4 Harris Corner Detection OpenCL Implementation
In this section, we introduce our strategy of parallelization for Harris corner detection in OpenCL implementation. As shown in Sect. 2, there are many operators based on the pixel level. Thus, we design our parallel implementation in pixel grain size. We parallel the step of Gaussian blur convolution, Gradient X, Y computing and Harris matrix construction which are implemented on GPU. The step of eigenvalues computes and corner response are implemented on CPU.
We divide algorithm into two kernel function. One is the construction of Harris matrix, and another is pixel score. Compared with other implementation, we decrease the number of the kernels. We integrate the function into one kernel as far as possible for the reason that it can reduce the time of communication between host and kernel device, like host memory and graphics memory. It also increases the ratio of data reuse and speeds up the program. In our design, we assume that the computing resource is limited, such as register, shared memory or computing unit, and our primary target is speeding up our program in the limited resource.
4.1 Kernel of Convolution and Matrix Construction
The compute of Gaussian blur convolution, image gradient and Harris matrix are merged into one kernel. For this kernel, we construct a computing space which is the same dimension as an input image. Every thread deals a pixel task and output one Harris matrix. All outputs in threads compose a complete Harris matrix. For a thread In this kernel, we first compute the gradient X \(I_{x}\left( x,y \right) \)and gradient Y \(I_{y}\left( x,y \right) \) of this pixel and then compute its own \(I_{x}^2\left( x,y \right) \), \(I_{y}^2\left( x,y \right) \) and \(I_{x}\left( x,y \right) I_{y}\left( x,y \right) \). Finally, we use the operation of Gaussian blur convolution to filter the pixel with its neighbourhood. The procedure description of this kernel is shown in Fig. 3.
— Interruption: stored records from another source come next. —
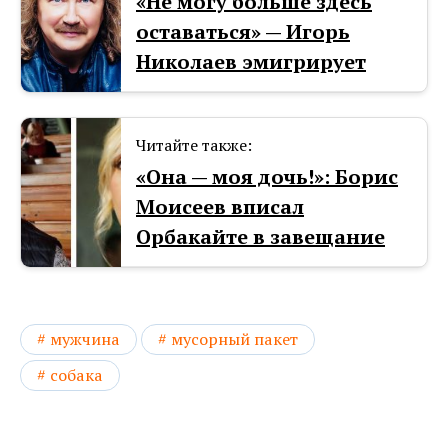
«Не могу больше здесь
оставаться» — Игорь
Николаев эмигpирует
Читайте также:
«Она — моя дочь!»: Борис
Моисеев вписал
Орбакайте в завещание
мужчина
мусорный пакет
собака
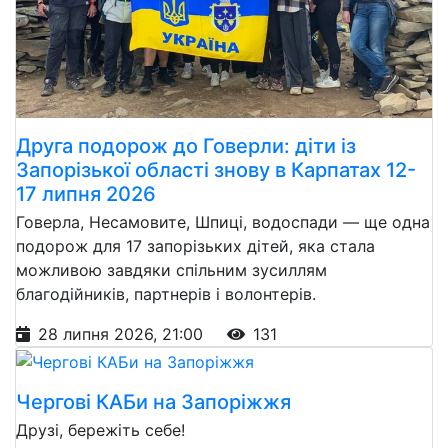
Друга подорож до Говерли: діти із
Запорізької області знову в Карпатах 12-
17 липня 2026
Говерла, Несамовите, Шпиці, водоспади — ще одна
подорож для 17 запорізьких дітей, яка стала
можливою завдяки спільним зусиллям
благодійників, партнерів і волонтерів.
28 липня 2026, 21:00
131
Чергові КАБи на Запоріжжя
Друзі, бережіть себе!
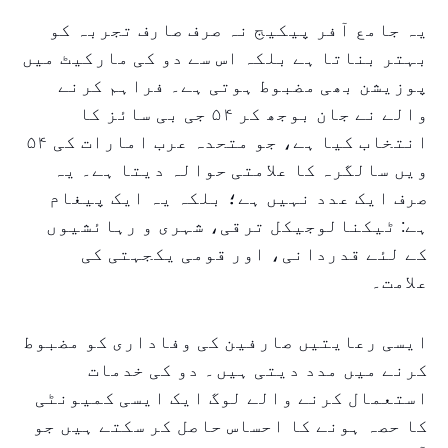
یہ جامع آفر پیکیج نہ صرف صارف تجربہ کو
بہتر بناتا ہے بلکہ اس سے دو کی مارکیٹ میں
پوزیشن بھی مضبوط ہوتی ہے۔ فراہم کرنے
والے نے جان بوجھ کر ۵۴ جی بی سائز کا
انتخاب کیا ہے، جو متحدہ عرب امارات کی ۵۴
ویں سالگرہ کا علامتی حوالہ دیتا ہے۔ یہ
صرف ایک عدد نہیں ہے؛ بلکہ یہ ایک پیغام
ہے: ٹیکنالوجیکل ترقی، شہری و رہائشیوں
کے لئے قدردانی، اور قومی یکجہتی کی
علامت۔
ایسی رعایتیں صارفین کی وفاداری کو مضبوط
کرنے میں مدد دیتی ہیں۔ دو کی خدمات
استعمال کرنے والے لوگ ایک ایسی کمیونٹی
کا حصہ ہونے کا احساس حاصل کر سکتے ہیں جو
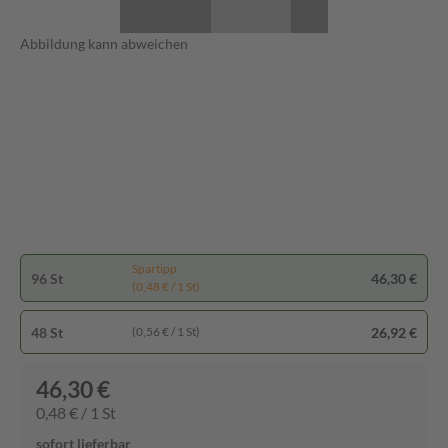
Abbildung kann abweichen
Spartipp
96 St
46,30 €
(0,48 € / 1 St)
48 St
26,92 €
(0,56 € / 1 St)
46,30 €
0,48 € / 1 St
sofort lieferbar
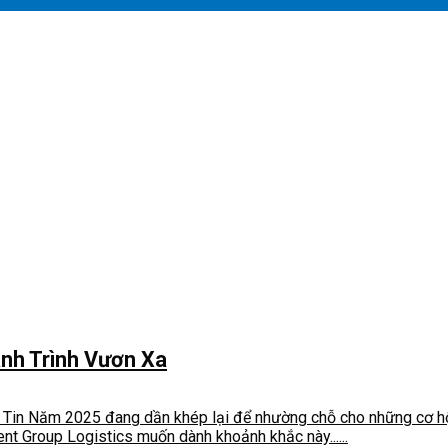
ành Trình Vươn Xa
 Tin Năm 2025 đang dần khép lại để nhường chỗ cho những cơ hộ
nt Group Logistics muốn dành khoảnh khắc này......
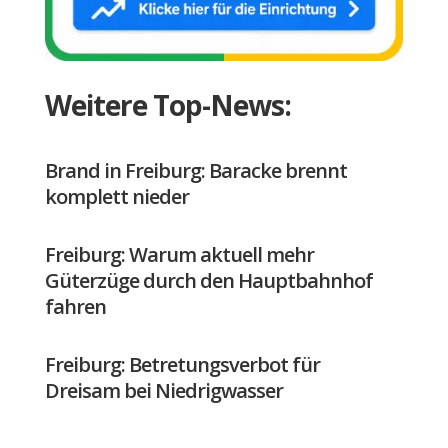
Weitere Top-News:
Brand in Freiburg: Baracke brennt
komplett nieder
Freiburg: Warum aktuell mehr
Güterzüge durch den Hauptbahnhof
fahren
Freiburg: Betretungsverbot für
Dreisam bei Niedrigwasser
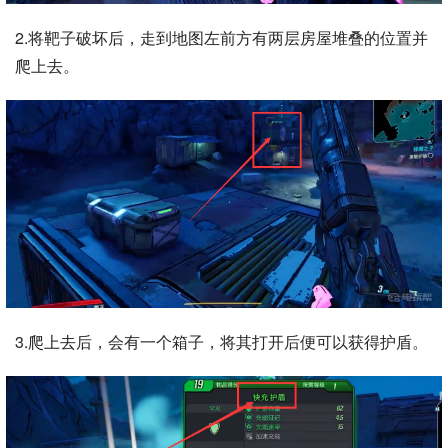
2.将靶子破坏后，走到地图左前方有两层房屋堆叠的位置并
爬上去。
3.爬上去后，会有一个箱子，将其打开后便可以获得护盾。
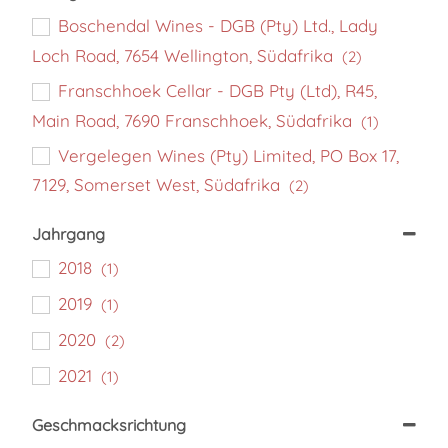
Boschendal Wines - DGB (Pty) Ltd., Lady
Loch Road, 7654 Wellington, Südafrika
(2)
Franschhoek Cellar - DGB Pty (Ltd), R45,
Main Road, 7690 Franschhoek, Südafrika
(1)
Vergelegen Wines (Pty) Limited, PO Box 17,
7129, Somerset West, Südafrika
(2)
Jahrgang
2018
(1)
2019
(1)
2020
(2)
2021
(1)
Geschmacksrichtung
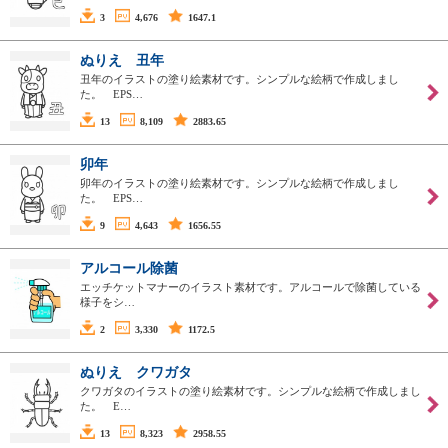
3
4,676
1647.1
ぬりえ 丑年
丑年のイラストの塗り絵素材です。シンプルな絵柄で作成しまし
た。 EPS…
13
8,109
2883.65
卯年
卯年のイラストの塗り絵素材です。シンプルな絵柄で作成しまし
た。 EPS…
9
4,643
1656.55
アルコール除菌
エッチケットマナーのイラスト素材です。アルコールで除菌している
様子をシ…
2
3,330
1172.5
ぬりえ クワガタ
クワガタのイラストの塗り絵素材です。シンプルな絵柄で作成しまし
た。 E…
13
8,323
2958.55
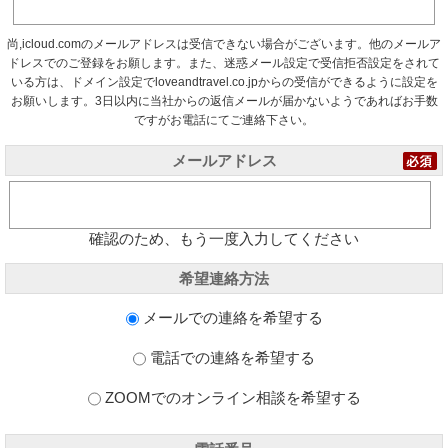
尚,icloud.comのメールアドレスは受信できない場合がございます。他のメールア
ドレスでのご登録をお願します。また、迷惑メール設定で受信拒否設定をされて
いる方は、ドメイン設定でloveandtravel.co.jpからの受信ができるように設定を
お願いします。3日以内に当社からの返信メールが届かないようであればお手数
ですがお電話にてご連絡下さい。
メールアドレス
確認のため、もう一度入力してください
希望連絡方法
メールでの連絡を希望する
電話での連絡を希望する
ZOOMでのオンライン相談を希望する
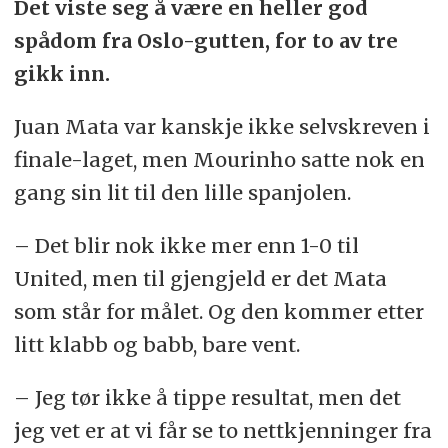
Det viste seg å være en heller god
spådom fra Oslo-gutten, for to av tre
gikk inn.
Juan Mata var kanskje ikke selvskreven i
finale-laget, men Mourinho satte nok en
gang sin lit til den lille spanjolen.
– Det blir nok ikke mer enn 1-0 til
United, men til gjengjeld er det Mata
som står for målet. Og den kommer etter
litt klabb og babb, bare vent.
– Jeg tør ikke å tippe resultat, men det
jeg vet er at vi får se to nettkjenninger fra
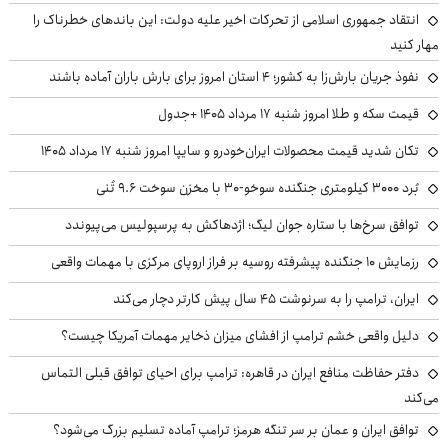
انتقاد جمهوری اسلامی از تحرکات اخیر علیه دولت: این باندهای خطرناک را
مهار کنید
نفوذ جریان بارش‌زا به کشور؛ ۴ استان امروز برای بارش باران آماده باشند
قیمت سکه و طلا امروز شنبه ۱۷ مرداد ۱۴۰۵ +جدول
تکان شدید قیمت محصولات ایران‌خودرو و سایپا امروز شنبه ۱۷ مرداد ۱۴۰۵
بُرد ۳۰۰۰ کیلومتری جنگنده سوخو-۳۰ با مخزن سوخت ۹.۶ تُنی
توافق سرخ‌ها با ستاره جوان لیگ؛ اژدهاکش به پرسپولیس می‌پیوندد
رزمایش ۱۰ جنگنده پیشرفته روسیه بر فراز اروپای مرکزی با مهمات واقعی
ایران، ترامپ را به سرنوشت ۴۵ سال پیش کارتر دچار می‌کند
دلیل واقعی خشم ترامپ از افشای میزان ذخایر مهمات آمریکا چیست؟
دفتر حفاظت منافع ایران در قاهره: ترامپ برای احیای توافق قبلی التماس
می‌کند
توافق ایران و عمان بر سر تنگه هرمز؛ ترامپ آماده تسلیم بزرگ می‌شود؟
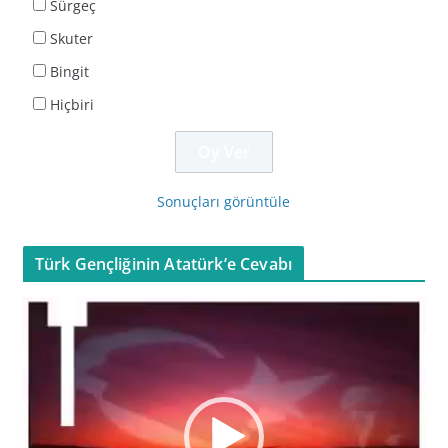
Sürgeç
Skuter
Bingit
Hiçbiri
Sonuçları görüntüle
Türk Gençliğinin Atatürk’e Cevabı
V
i
d
e
o
o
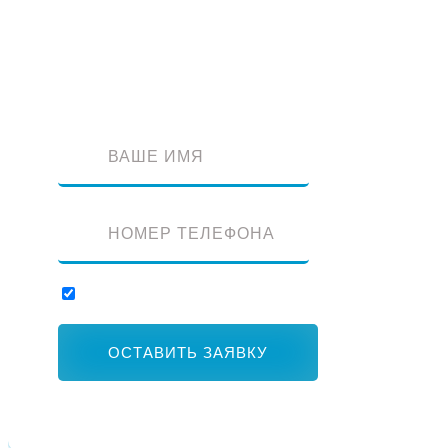
Оставьте заявку и наш специалист перезвонит вам
Отправляя заявку, вы соглашаетесь с обработкой персональных данны
ОСТАВИТЬ ЗАЯВКУ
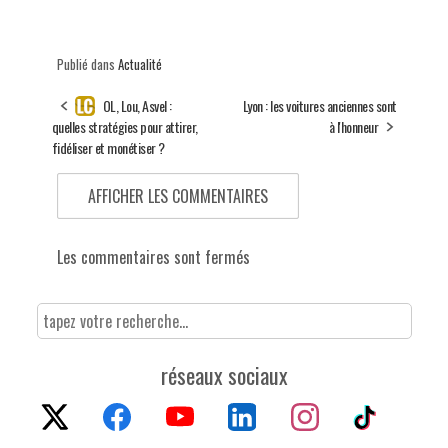
Publié dans
Actualité
OL, Lou, Asvel :
Lyon : les voitures anciennes sont
quelles stratégies pour attirer,
à l'honneur
fidéliser et monétiser ?
AFFICHER LES COMMENTAIRES
Les commentaires sont fermés
réseaux sociaux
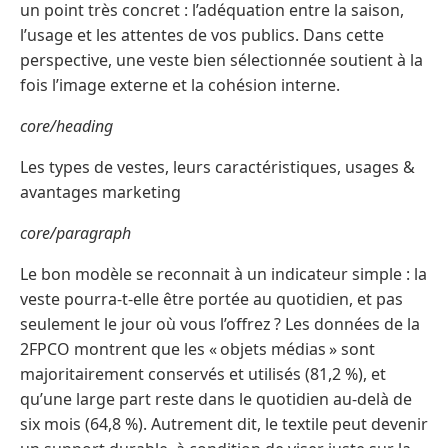
un point très concret : l’adéquation entre la saison,
l’usage et les attentes de vos publics. Dans cette
perspective, une veste bien sélectionnée soutient à la
fois l’image externe et la cohésion interne.
core/heading
Les types de vestes, leurs caractéristiques, usages &
avantages marketing
core/paragraph
Le bon modèle se reconnait à un indicateur simple : la
veste pourra-t-elle être portée au quotidien, et pas
seulement le jour où vous l’offrez ? Les données de la
2FPCO montrent que les « objets médias » sont
majoritairement conservés et utilisés (81,2 %), et
qu’une large part reste dans le quotidien au-delà de
six mois (64,8 %). Autrement dit, le textile peut devenir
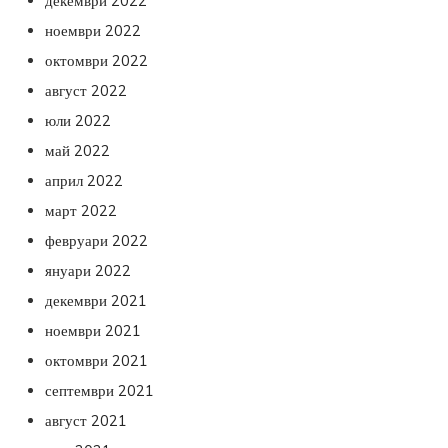
декември 2022
ноември 2022
октомври 2022
август 2022
юли 2022
май 2022
април 2022
март 2022
февруари 2022
януари 2022
декември 2021
ноември 2021
октомври 2021
септември 2021
август 2021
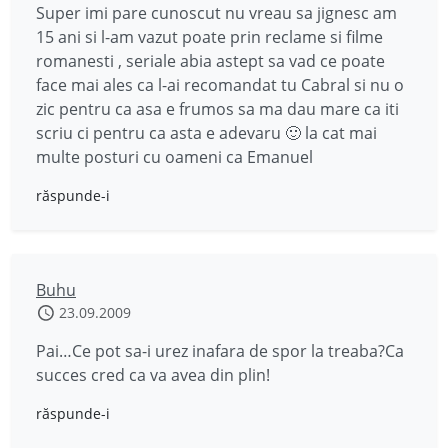
Super imi pare cunoscut nu vreau sa jignesc am
15 ani si l-am vazut poate prin reclame si filme
romanesti , seriale abia astept sa vad ce poate
face mai ales ca l-ai recomandat tu Cabral si nu o
zic pentru ca asa e frumos sa ma dau mare ca iti
scriu ci pentru ca asta e adevaru 🙂 la cat mai
multe posturi cu oameni ca Emanuel
răspunde-i
Buhu
23.09.2009
Pai…Ce pot sa-i urez inafara de spor la treaba?Ca
succes cred ca va avea din plin!
răspunde-i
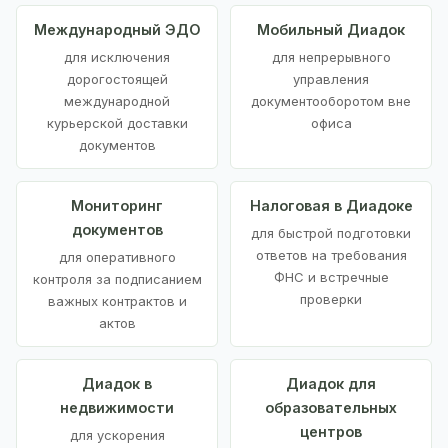
Международный ЭДО
Мобильный Диадок
для исключения
для непрерывного
дорогостоящей
управления
международной
документооборотом вне
курьерской доставки
офиса
документов
Мониторинг
Налоговая в Диадоке
документов
для быстрой подготовки
ответов на требования
для оперативного
ФНС и встречные
контроля за подписанием
проверки
важных контрактов и
актов
Диадок в
Диадок для
недвижимости
образовательных
центров
для ускорения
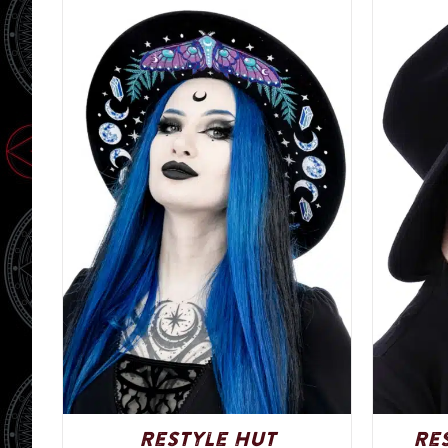
Restyle Hut
Re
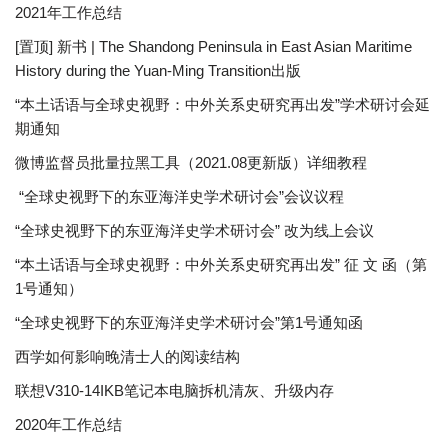
2021年工作总结
[置顶] 新书 | The Shandong Peninsula in East Asian Maritime
History during the Yuan-Ming Transition出版
“本土话语与全球史视野：中外关系史研究再出发”学术研讨会延
期通知
微博监督员批量拉黑工具（2021.08更新版）详细教程
“全球史视野下的东亚海洋史学术研讨会”会议议程
“全球史视野下的东亚海洋史学术研讨会” 改为线上会议
“本土话语与全球史视野：中外关系史研究再出发” 征 文 函（第
1号通知）
“全球史视野下的东亚海洋史学术研讨会”第1号通知函
西学如何影响晚清士人的阅读结构
联想V310-14IKB笔记本电脑拆机清灰、升级内存
2020年工作总结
Optimization strategy: The pixel level computing is beneficial for many-core architecture since its high parallelism and numerical value compute. We utilize this advantage of convolution that every thread compute a mask filter. However, in the process of convolution or gradient compute, it exists many memory access. It is low efficiency when read data from global memory to compute unit frequently. To solve this problem, we move pixels nearby target to shared memory on-chip first. This method could improve the local data repetition rate and make computing units access data which are stored in the consecutive address, namely combination access. In our implementation, we set the local pixel to the size of local computing space.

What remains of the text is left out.